• **Data provided**:
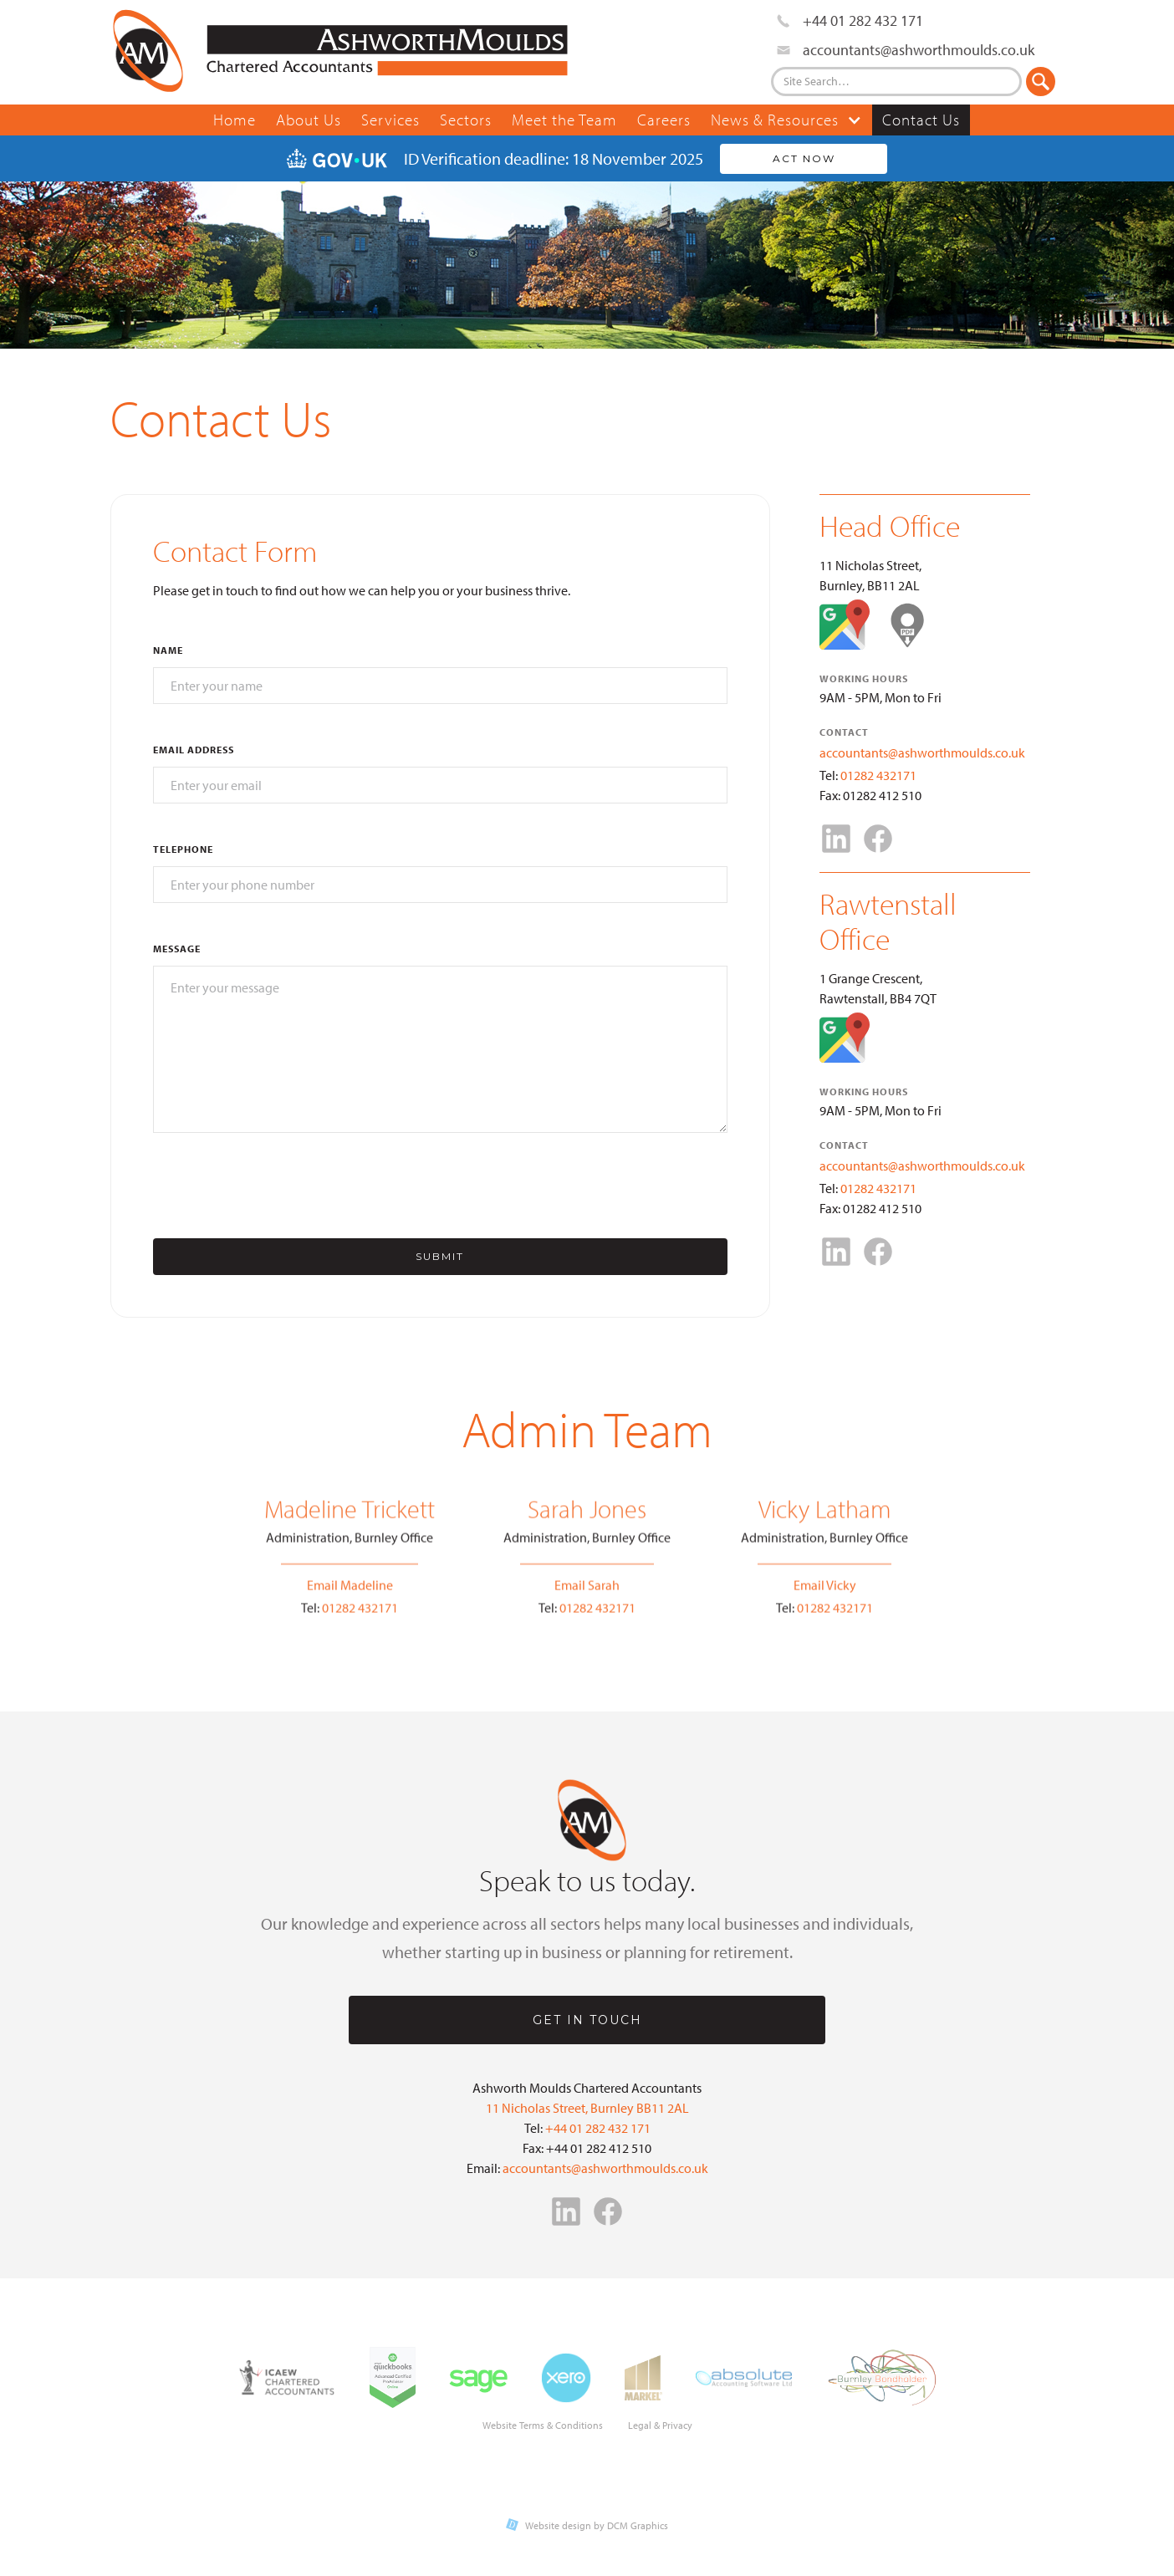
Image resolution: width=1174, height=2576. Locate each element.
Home (234, 120)
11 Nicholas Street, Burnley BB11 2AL (587, 2107)
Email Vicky (825, 1595)
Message (177, 948)
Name (168, 650)
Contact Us (921, 120)
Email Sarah (587, 1595)
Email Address (193, 749)
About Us (308, 120)
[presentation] (280, 1186)
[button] (786, 120)
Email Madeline (350, 1595)
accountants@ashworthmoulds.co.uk (922, 752)
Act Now (804, 158)
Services (390, 120)
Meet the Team (564, 120)
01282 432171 (878, 775)
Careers (664, 120)
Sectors (466, 120)
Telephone (183, 849)
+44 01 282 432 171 (598, 2127)
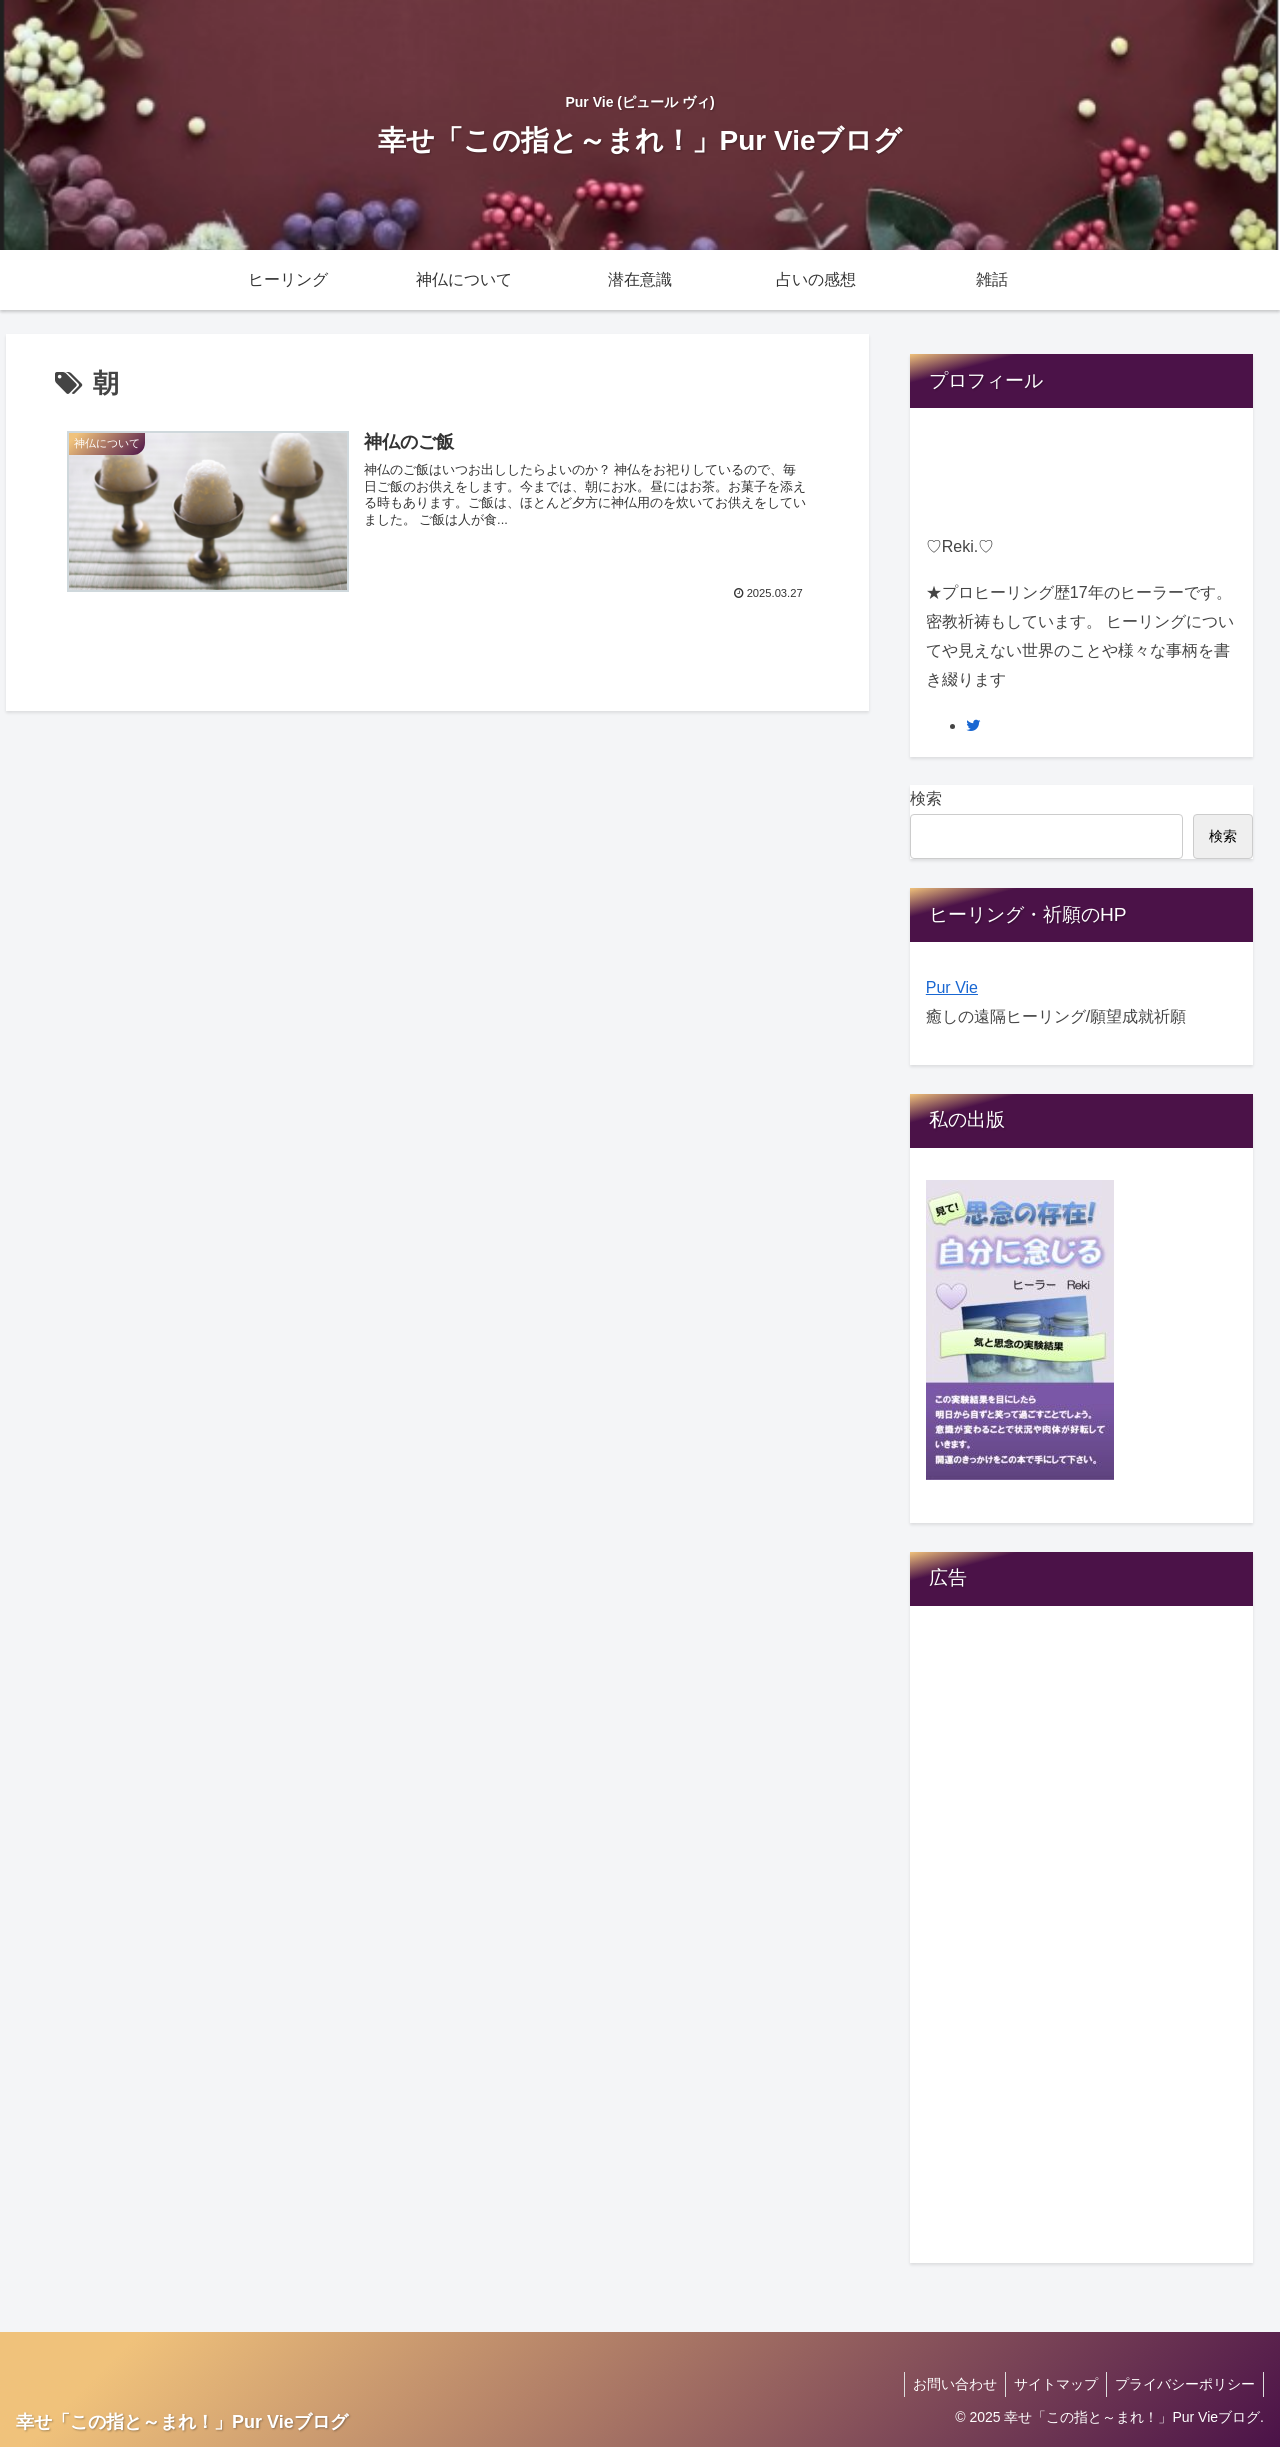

• **Your task**: Pull every line containing "Email" from the entries above and copy it.

• **Response area**:
Email Vicky (825, 1595)
Email Sarah (587, 1595)
Email Address (193, 749)
Email Madeline (350, 1595)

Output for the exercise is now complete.